---------- Data

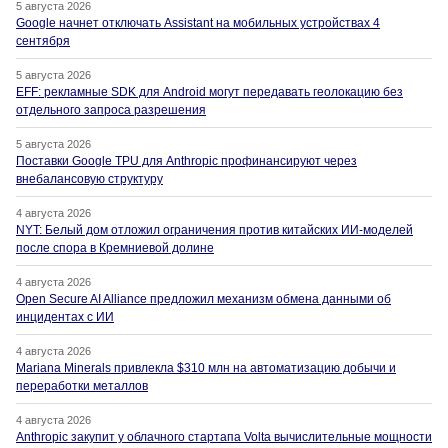
5 августа 2026
Google начнет отключать Assistant на мобильных устройствах 4
сентября
5 августа 2026
EFF: рекламные SDK для Android могут передавать геолокацию без
отдельного запроса разрешения
5 августа 2026
Поставки Google TPU для Anthropic профинансируют через
внебалансовую структуру
4 августа 2026
NYT: Белый дом отложил ограничения против китайских ИИ-моделей
после спора в Кремниевой долине
4 августа 2026
Open Secure AI Alliance предложил механизм обмена данными об
инцидентах с ИИ
4 августа 2026
Mariana Minerals привлекла $310 млн на автоматизацию добычи и
переработки металлов
4 августа 2026
Anthropic закупит у облачного стартапа Volta вычислительные мощности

--------------------

* **Exercise instructions**
Set down all of the entries exactly as they appear, but keep the images out.

* **Result below**
5 августа 2026
Google начнет отключать Assistant на мобильных устройствах 4
сентября
5 августа 2026
EFF: рекламные SDK для Android могут передавать геолокацию без
отдельного запроса разрешения
5 августа 2026
Поставки Google TPU для Anthropic профинансируют через
внебалансовую структуру
4 августа 2026
NYT: Белый дом отложил ограничения против китайских ИИ-моделей
после спора в Кремниевой долине
4 августа 2026
Open Secure AI Alliance предложил механизм обмена данными об
инцидентах с ИИ
4 августа 2026
Mariana Minerals привлекла $310 млн на автоматизацию добычи и
переработки металлов
4 августа 2026
Anthropic закупит у облачного стартапа Volta вычислительные мощности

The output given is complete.